Когда Казя встретилась с освежившимся Фёдром, в миру было двадцать шестое апреля и Пасха уже состоялась два дня назад. Народ нестройными рядами потянулся на кладбище, наступило благодатное для мертвяков время дублить вкусности.

– Ты развлекайся, а мне ни к чему, поднадоело. Нам всем поднадоело, – миролюбиво объяснил Фёдр.

Только что он продемонстрировал Кассимире свои новые полетные способности, оставив деваху под огромным впечатлением от увиденного.

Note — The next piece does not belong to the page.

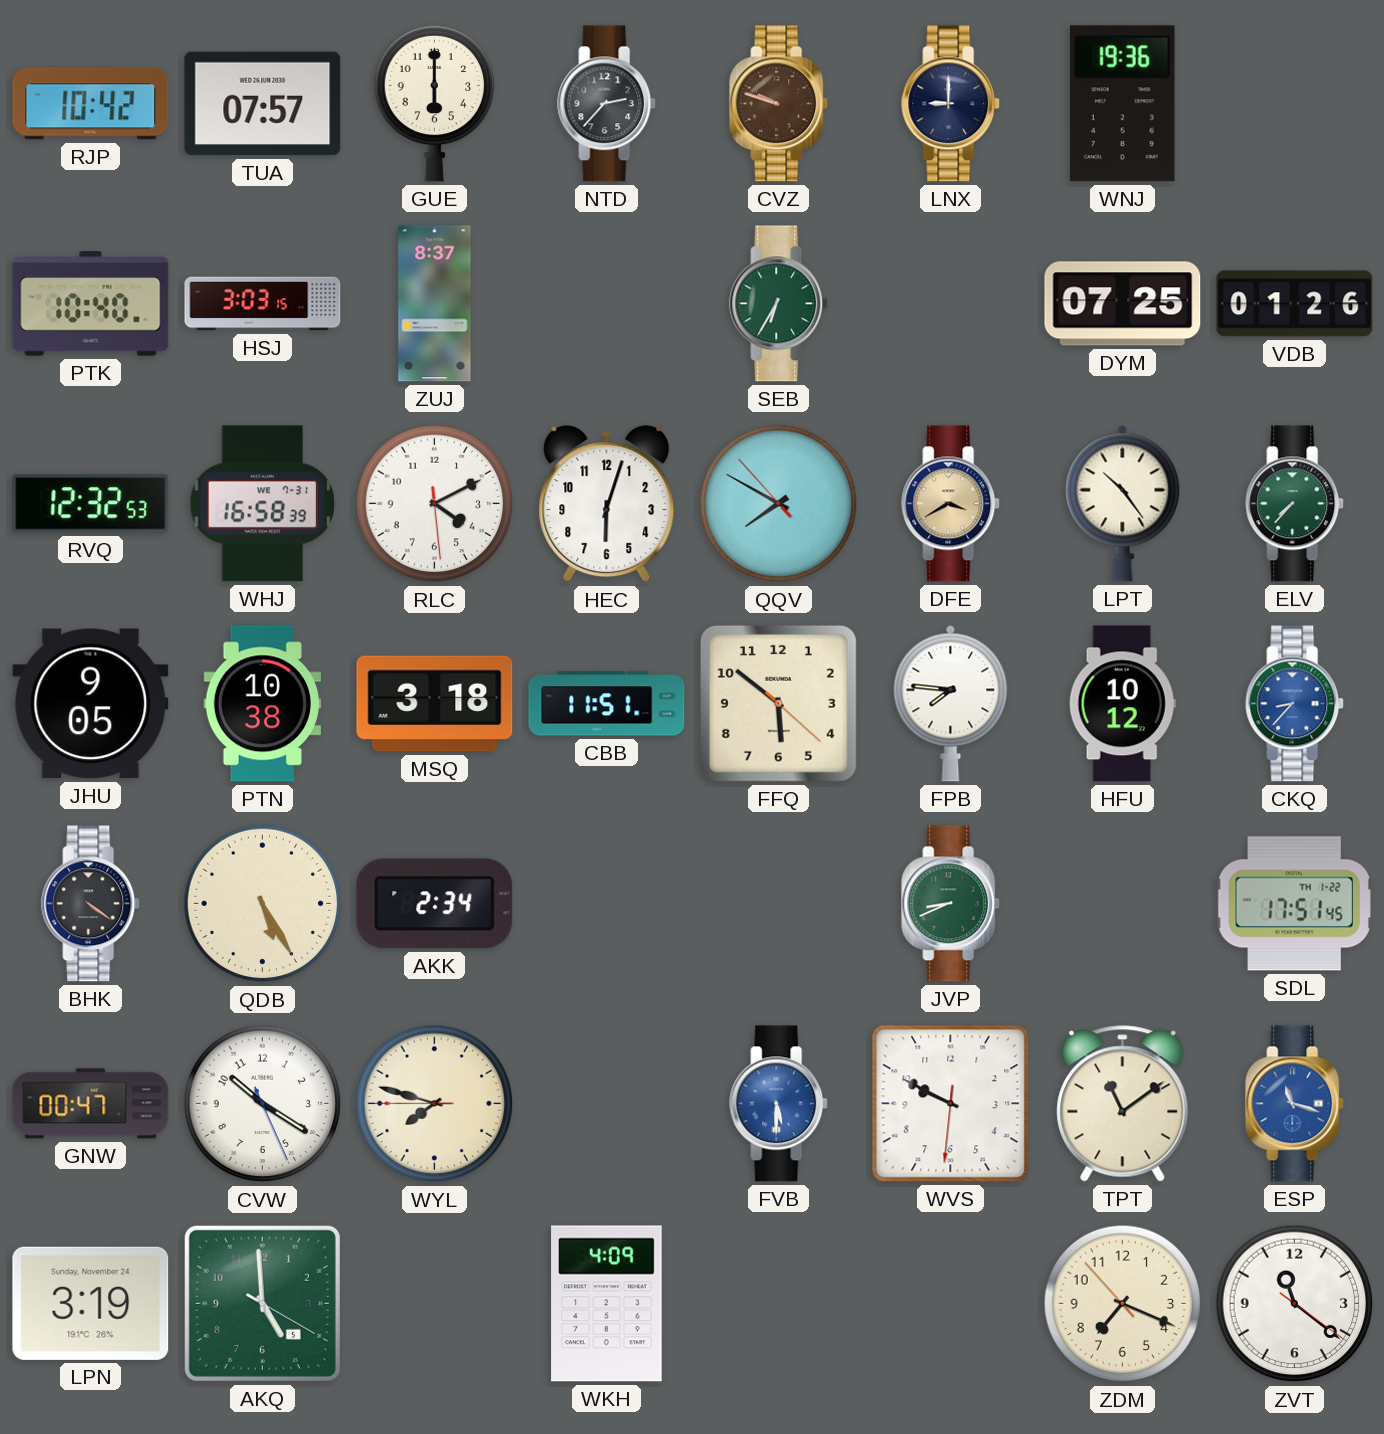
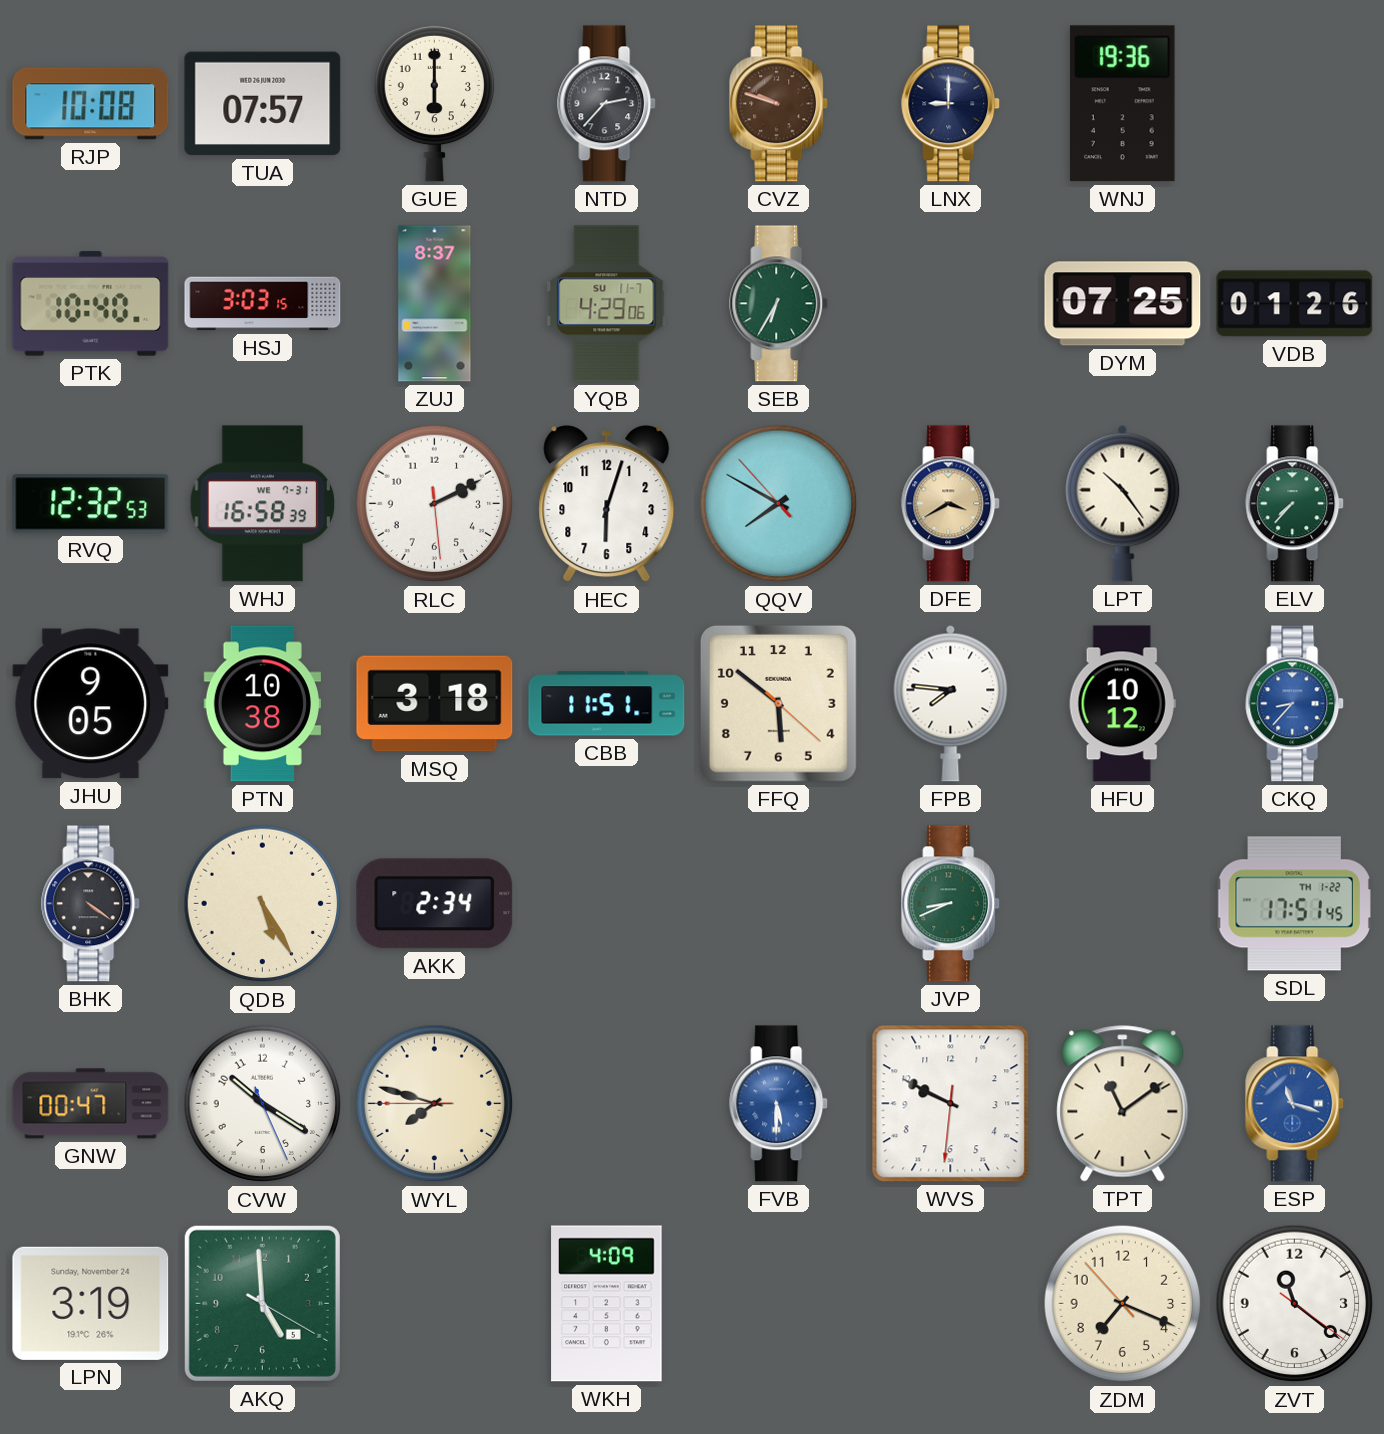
RJP: 10:42 -> 10:08
YQB: none -> 4:29
RLC: 4:10 -> 2:10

Спустя пару часов Казя, нагруженная куличами, конфетами и яйцами, вернулась в свое кафе и обнаружила там поджидающих ее Маню, Игната, Склепа и самого Фёдра. Склеп точил карандаш, Игнат чертил схему летательного аппарата (очевидно, вдохновившись полетами здорожа), а Маня и Фёдр просто так сидели, покойно сложив длани на своих животах.

– Ура! – обрадовалась Казя. – Сейчас отпразднуем Пасху. Смотрите, что у меня есть.

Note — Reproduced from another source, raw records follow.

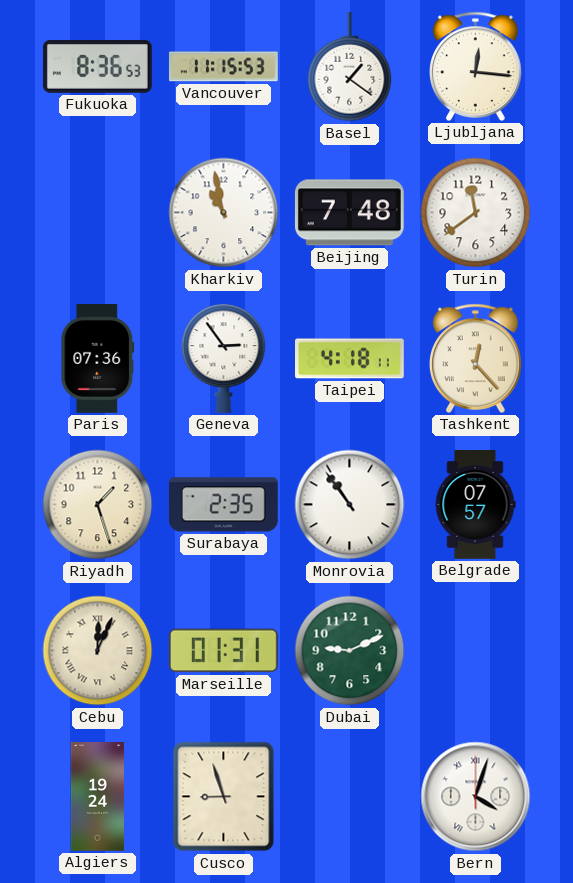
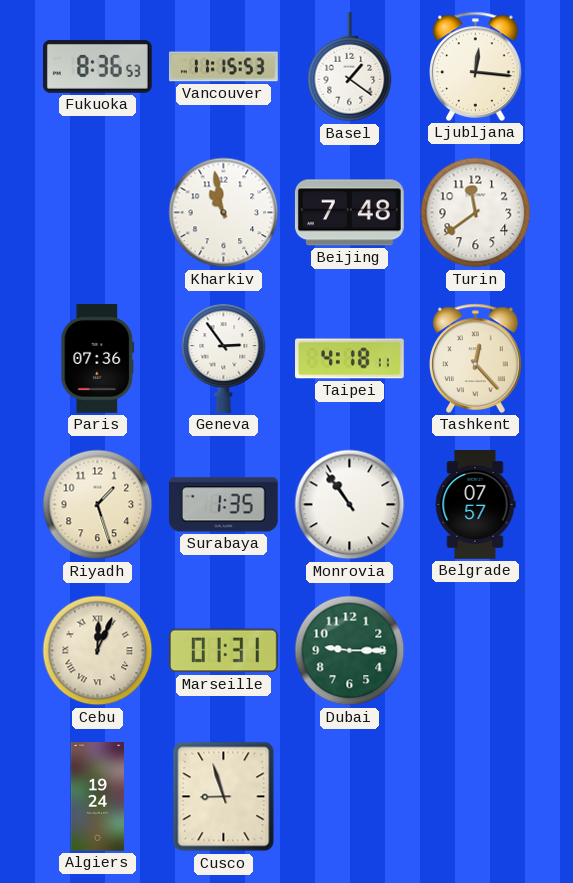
Surabaya: 2:35 -> 1:35
Dubai: 9:11 -> 9:15
Bern: 4:03 -> none
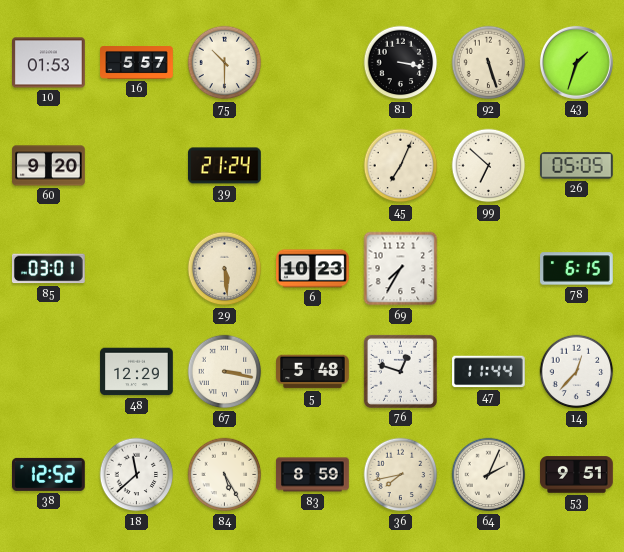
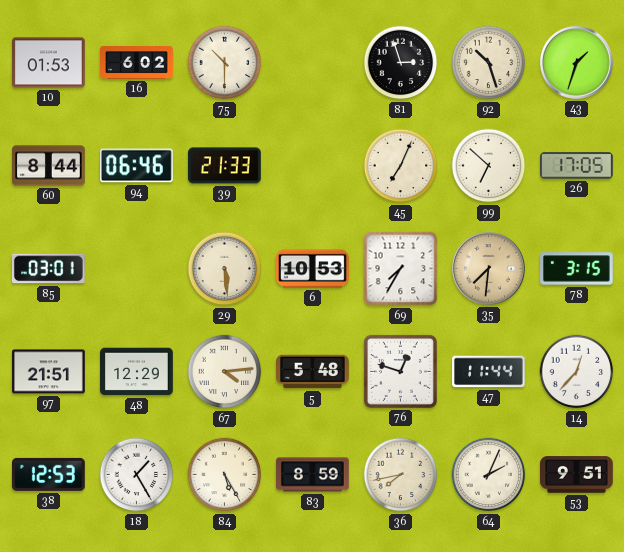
16: 5:57 -> 6:02
81: 3:17 -> 2:57
92: 5:27 -> 10:27
60: 9:20 -> 8:44
94: none -> 06:46
39: 21:24 -> 21:33
26: 05:05 -> 17:05
6: 10:23 -> 10:53
35: none -> 7:31
78: 6:15 -> 3:15
97: none -> 21:51
67: 3:17 -> 4:14
38: 12:52 -> 12:53
18: 11:38 -> 1:25
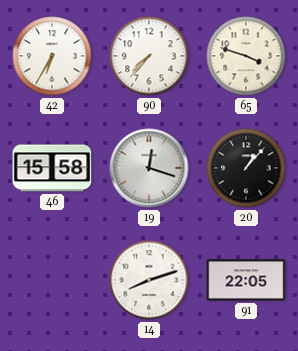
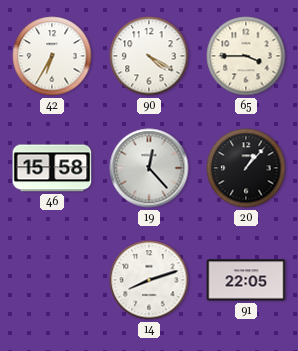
90: 7:37 -> 4:20
65: 3:48 -> 3:45
19: 12:18 -> 12:23
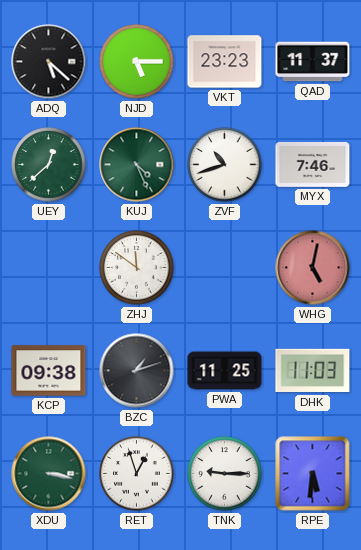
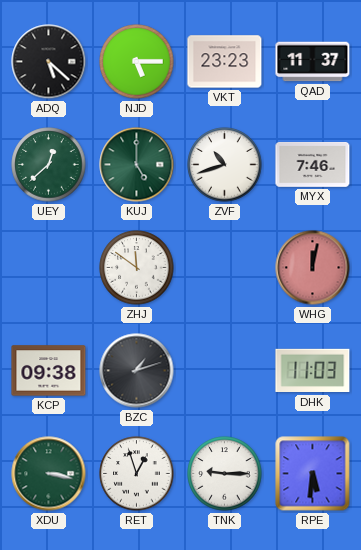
KUJ: 4:26 -> 5:00
WHG: 5:02 -> 12:02
PWA: 11:25 -> none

– Мне бы лучше кофейку! Можно? – попросил Маня. – А этого добра у нас с прошлых лет навалом.

– И мне кофейку, и мне, пожалуйста, – присоединился Игнат. – И вообще, у нас май месяц на носу, надо обговорить, как встречать будем.

К первомайским праздникам, которые Фёдр назвал «первыми летними каникулами», обычно готовились основательно.

– Первые летние? А какие еще тут каникулы бывают? – спросила Казя.

Фёдр принялся загибать пальцы:

– Середина лета – на Ивана Купалу. Только не день в день, а с захватом полной Луны. Бабье лето – они по погоде. Когда в августе, а когда и в октябре. Потом первые зимние – самый короткий день. Новый год – это самые большие. И затем…

– Ой, а я не помню, как мы отмечали Новый год! – перебила Казя.

– Так мы в этом году без тебя. Ты же хоронилась от санитаров в своей могиле, – уверенно ответил Фёдр. – В беспамятстве пребывала.

Кассимира открыла было рот, чтобы возразить, но смолчала.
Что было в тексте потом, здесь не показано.